* WORK ORDER: An exact copy is needed of the lines in the entries below from the line with "the compost. If" up to and including the line with "DOWNLOAD CATALOGS", and of nothing else. Leave the pictures out.

* SUPPLIED DATA:
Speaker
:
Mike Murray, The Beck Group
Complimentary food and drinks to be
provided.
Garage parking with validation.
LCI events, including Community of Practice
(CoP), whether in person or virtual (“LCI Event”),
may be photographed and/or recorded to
---
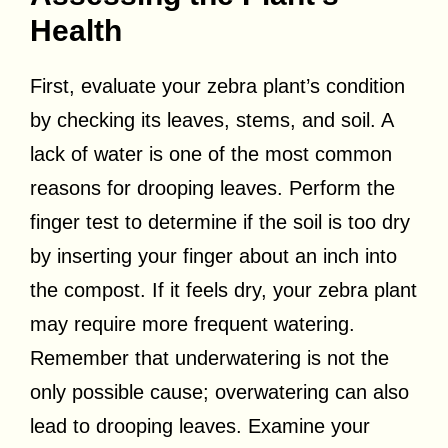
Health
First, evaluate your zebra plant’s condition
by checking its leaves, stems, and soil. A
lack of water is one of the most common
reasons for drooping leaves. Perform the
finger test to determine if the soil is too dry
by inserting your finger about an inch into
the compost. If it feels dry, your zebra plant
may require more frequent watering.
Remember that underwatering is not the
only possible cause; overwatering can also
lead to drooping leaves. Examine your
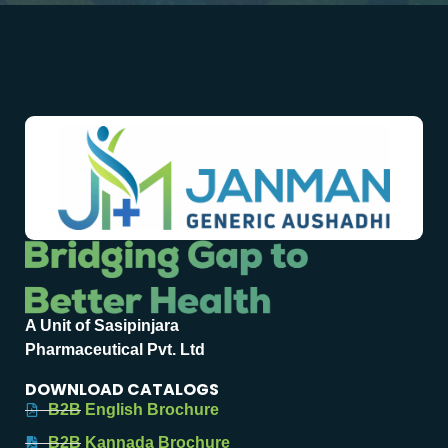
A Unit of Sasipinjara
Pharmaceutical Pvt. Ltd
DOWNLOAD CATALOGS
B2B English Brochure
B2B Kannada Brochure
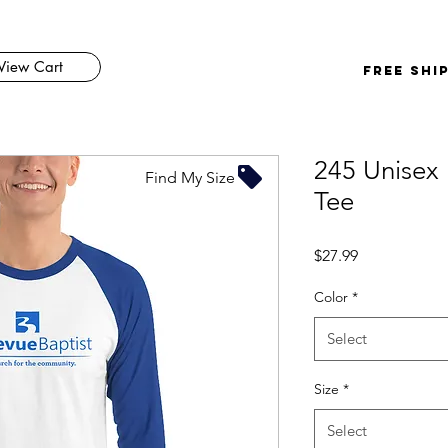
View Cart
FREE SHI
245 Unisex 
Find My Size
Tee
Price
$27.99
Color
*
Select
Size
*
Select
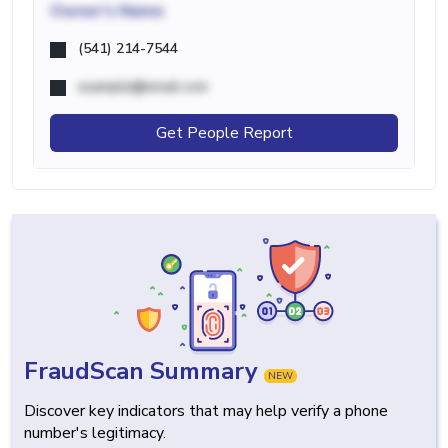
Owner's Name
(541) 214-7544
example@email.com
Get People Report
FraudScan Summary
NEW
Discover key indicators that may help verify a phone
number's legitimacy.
...
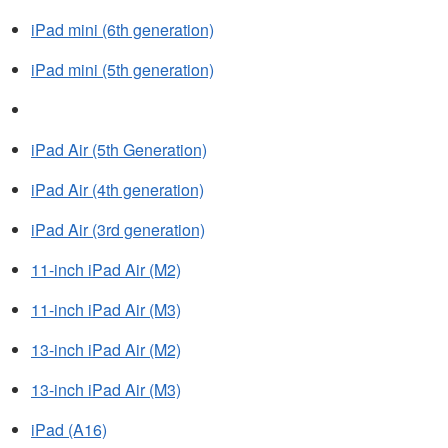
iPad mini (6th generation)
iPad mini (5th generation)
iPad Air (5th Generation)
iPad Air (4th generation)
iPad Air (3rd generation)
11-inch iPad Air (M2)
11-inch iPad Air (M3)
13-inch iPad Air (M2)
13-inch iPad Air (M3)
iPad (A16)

* TASK RESULT:
the compost. If it feels dry, your zebra plant
may require more frequent watering.
Remember that underwatering is not the
only possible cause; overwatering can also
lead to drooping leaves. Examine your
A Unit of Sasipinjara
Pharmaceutical Pvt. Ltd
DOWNLOAD CATALOGS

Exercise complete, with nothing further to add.